Beet curly top virus certainly isn’t new, but it has found a new victim amidst the increasing popularity of the cannabis industry.

Initially discovered well over a century ago in the Western U.S. and ranging from Mexico to Canada, BCTV increasingly was responsible for loss of yield with many crops destroyed by the disease. BCTV is listed as ‘widespread’ in places like California, Arizona, New Mexico, Utah, Washington, Oregon, and six other states, and classified as ‘present’ in 10 other states.

The pathogenic plant virus belongs to the family Geminiviridae consisting of nine genera with BCTV being a Curtovirus affecting hundreds of plants.

“The virus has a wide host range, spreading havoc in over 300 species in 44 plant families,” according to the College of Agriculture at New Mexico State University, further noting: “The virus appears restricted to broad-leafed plants, the most-commonly infected hosts being sugar beets, tomatoes, peppers, cucurbits, cabbage, and many ornamentals.”

AFFECTING HEMP

It has now discovered the growing popularity of hemp cultivation in the West after the beet leafhopper vectored the disease into the tomato industry a few years back. Back then, Bob Gilbertson, plant pathologist at the University of California, Davis, called the disease “perplexing to work on” because combatting the leafhopper is no easy task as it migrates quickly.

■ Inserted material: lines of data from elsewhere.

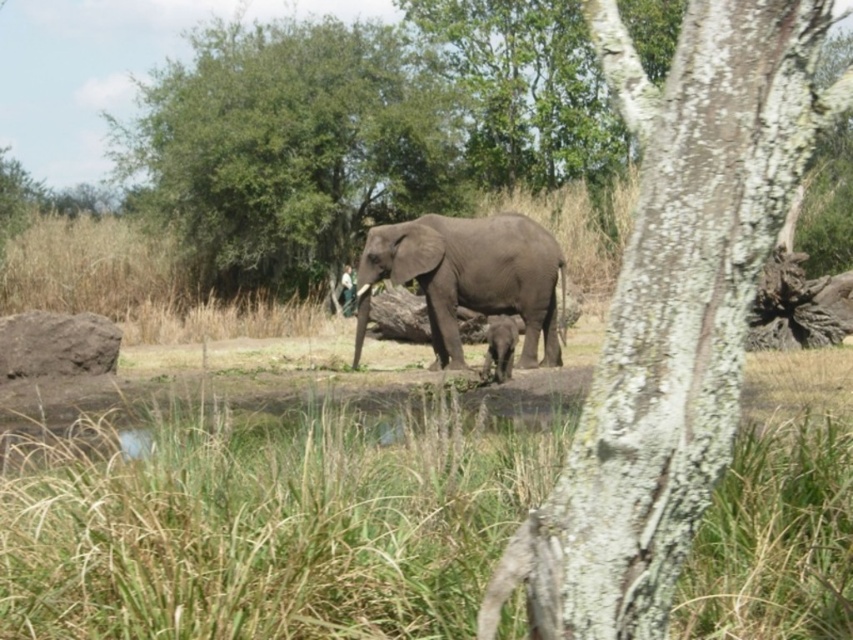 Can you confirm if gray rough bark tree trunk at center is taller than gray matte elephant at center?

No.

Between gray rough bark tree trunk at center and gray matte elephant at center, which one appears on the right side from the viewer's perspective?

gray matte elephant at center

Does point (709, 420) come in front of point (358, 352)?

Yes, it is in front of point (358, 352).

Find the location of a particular element. gray rough bark tree trunk at center is located at coordinates (672, 310).

Does gray matte elephant at center appear under gray matte baby elephant at center?

Actually, gray matte elephant at center is above gray matte baby elephant at center.

Does point (439, 323) lie behind point (498, 353)?

Yes, point (439, 323) is behind point (498, 353).

The width and height of the screenshot is (853, 640). Find the location of `gray matte elephant at center`. gray matte elephant at center is located at coordinates (473, 275).

Does point (817, 38) come farther from viewer compared to point (508, 374)?

No, (817, 38) is in front of (508, 374).

Does gray rough bark tree trunk at center appear on the left side of gray matte baby elephant at center?

Yes, gray rough bark tree trunk at center is to the left of gray matte baby elephant at center.

The width and height of the screenshot is (853, 640). Describe the element at coordinates (672, 310) in the screenshot. I see `gray rough bark tree trunk at center` at that location.

Where is `gray rough bark tree trunk at center`? The height and width of the screenshot is (640, 853). gray rough bark tree trunk at center is located at coordinates (672, 310). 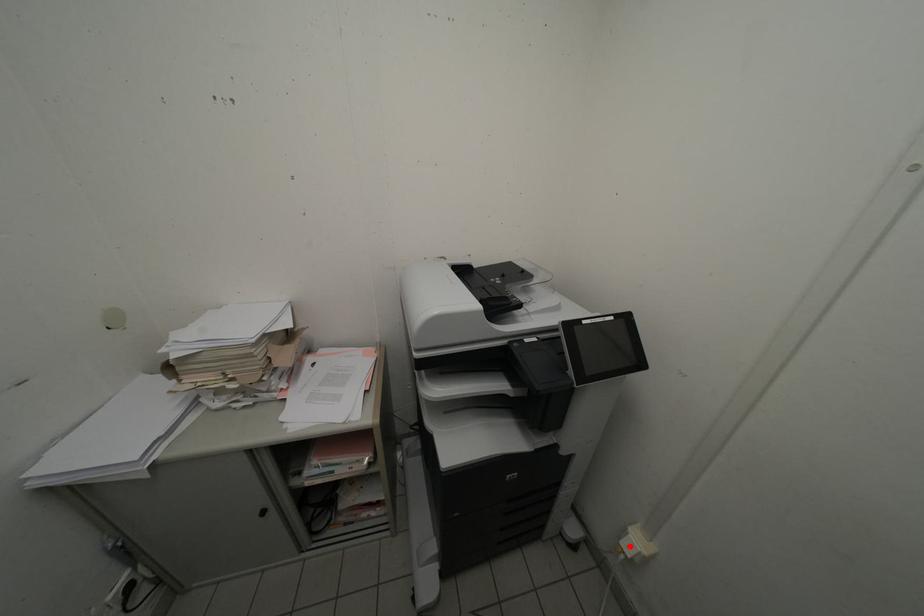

In San Diego, plant breeder Josh Schneider, CEO and founder of Cultivaris Hemp LLC, says viral diseases are causing more and more catastrophic losses and BCTV potentially represents a bugaboo for marijuana and hemp growers because “the more exposure a plant has to a virus, the more the virus adapts to infect the plant more readily.”

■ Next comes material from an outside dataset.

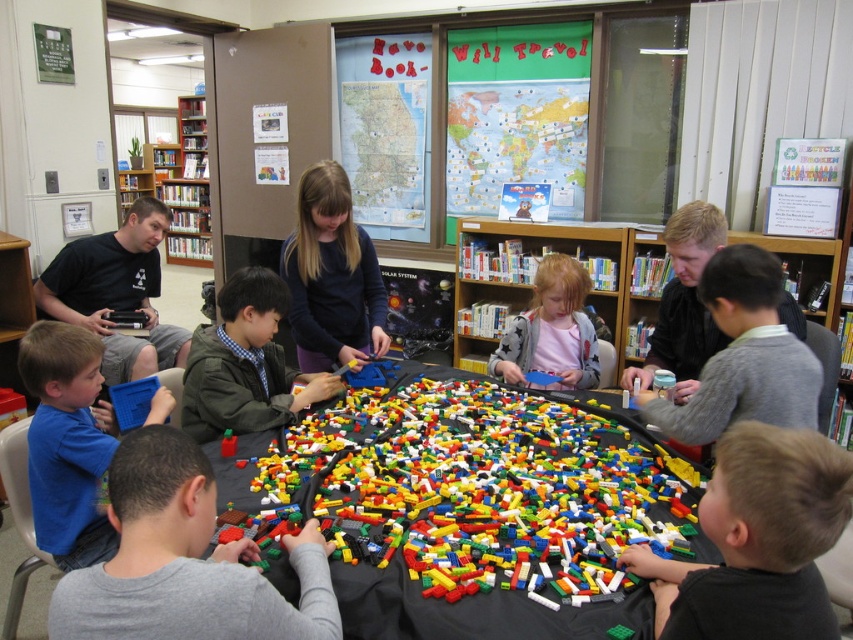 You are standing at the center of the library and see two points marked on the floor. One is at point (389, 605) and the other is at point (306, 212). Which point is closer to you?

Point (389, 605) is closer to the camera than point (306, 212), so the point at (389, 605) is closer to you.

You are a visitor at this event and want to join the LEGO activity. You see the black fabric table at center and the matte black shirt at left. Which object is closer to you as you stand at the entrance?

The black fabric table at center is closer to you because it is in front of the matte black shirt at left, meaning the shirt is further back in the scene. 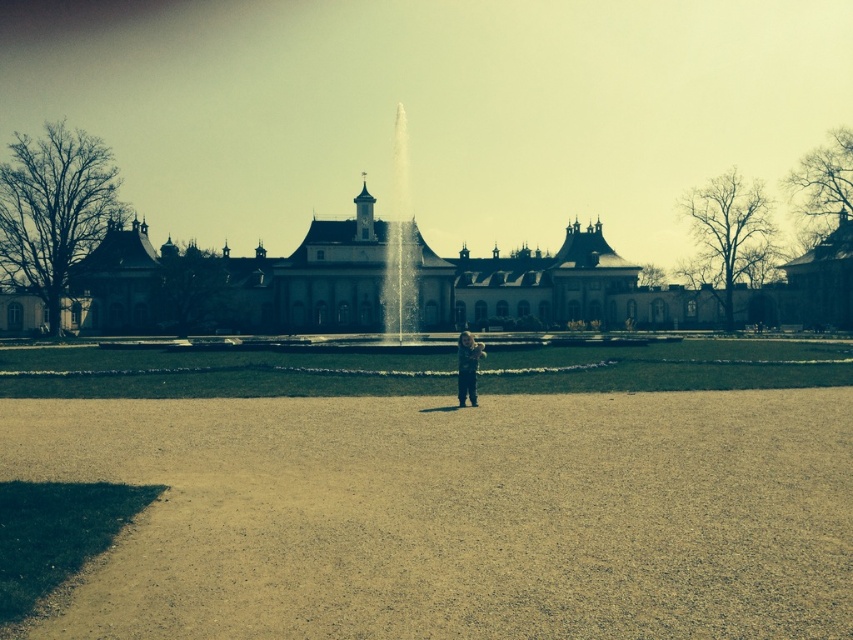 Question: Does clear glass water at center have a lesser width compared to light brown fabric child at center?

Originally working in the ornamentals industry, Schneider found that viruses that originally attacked only one plant in a family, given enough exposure to other genera in production meant the virus migrated and developed a broader host range by the exposure.

“It makes sense that more virus infections are probable the more exposure the plant has to other hosts, so in Ventura County for example where they’re growing beets and other cruciferous stuff outside and you have a virus that infects them — and there’s cannabis being grown in nearby fields — insects and people are what move viruses and it’s hard to control either of them, especially in field production.”

ABOUT BCTV

BCTV is transmitted to nymphs of beet leafhoppers when they feed on the phloem of plants that are virally infected. The virus does not replicate within the leafhopper and causes them no harm. Likewise, it cannot be passed on to their offspring.

Once the leafhopper ingests the virus, it moves from digestive tract to salivary gland and as the infected hoppers migrate and feed on healthy plants, they transmit the virus by eating the phloem. Younger plants appear more susceptible to damage and by all appearances, BCTV tends to infect dicotyledonous hosts rather than monocotyledonous plants.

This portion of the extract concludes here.